→ What is needed: All the data that follows should be repeated exactly, without a single picture.
### Material for the task
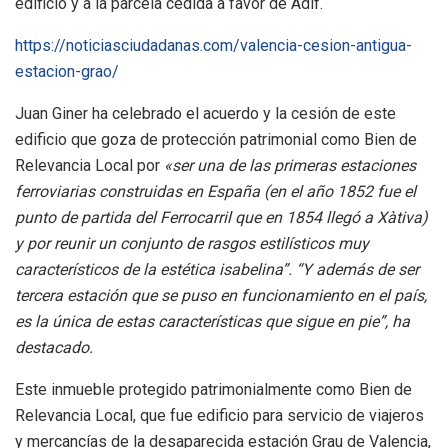
edificio y a la parcela cedida a favor de Adif.
https://noticiasciudadanas.com/valencia-cesion-antigua-
estacion-grao/
Juan Giner ha celebrado el acuerdo y la cesión de este
edificio que goza de protección patrimonial como Bien de
Relevancia Local por
«ser una de las primeras estaciones
ferroviarias construidas en España (en el año 1852 fue el
punto de partida del Ferrocarril que en 1854 llegó a Xàtiva)
y por reunir un conjunto de rasgos estilísticos muy
característicos de la estética isabelina”. “Y además de ser
tercera estación que se puso en funcionamiento en el país,
es la única de estas características que sigue en pie”, ha
destacado.
Este inmueble protegido patrimonialmente como Bien de
Relevancia Local, que fue edificio para servicio de viajeros
y mercancías de la desaparecida estación Grau de Valencia,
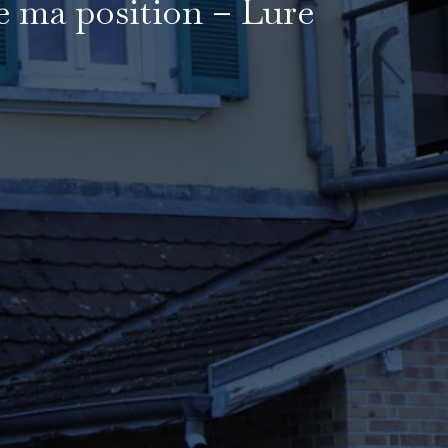
e ma position – Lure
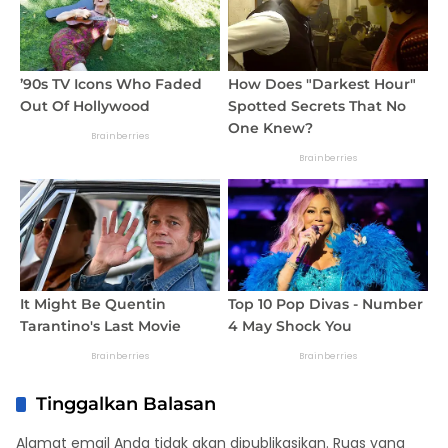
Tinggalkan Balasan
Alamat email Anda tidak akan dipublikasikan.
Ruas yang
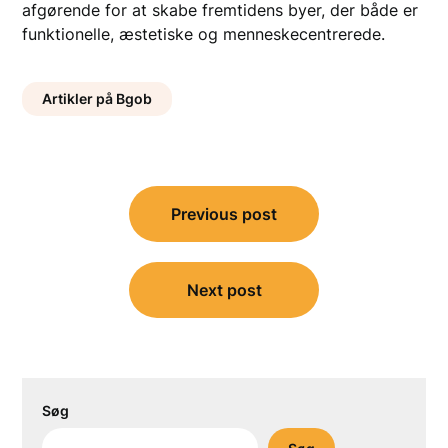
afgørende for at skabe fremtidens byer, der både er
funktionelle, æstetiske og menneskecentrerede.
Artikler på Bgob
Indlægsnavigation
Previous post
Next post
Søg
######
→ Exercise answer:
edificio y a la parcela cedida a favor de Adif.
https://noticiasciudadanas.com/valencia-cesion-antigua-
estacion-grao/
Juan Giner ha celebrado el acuerdo y la cesión de este
edificio que goza de protección patrimonial como Bien de
Relevancia Local por
«ser una de las primeras estaciones
ferroviarias construidas en España (en el año 1852 fue el
punto de partida del Ferrocarril que en 1854 llegó a Xàtiva)
y por reunir un conjunto de rasgos estilísticos muy
característicos de la estética isabelina”. “Y además de ser
tercera estación que se puso en funcionamiento en el país,
es la única de estas características que sigue en pie”, ha
destacado.
Este inmueble protegido patrimonialmente como Bien de
Relevancia Local, que fue edificio para servicio de viajeros
y mercancías de la desaparecida estación Grau de Valencia,
e ma position – Lure
Tinggalkan Balasan
Alamat email Anda tidak akan dipublikasikan.
Ruas yang
afgørende for at skabe fremtidens byer, der både er
funktionelle, æstetiske og menneskecentrerede.
Artikler på Bgob
Indlægsnavigation
Previous post
Next post
Søg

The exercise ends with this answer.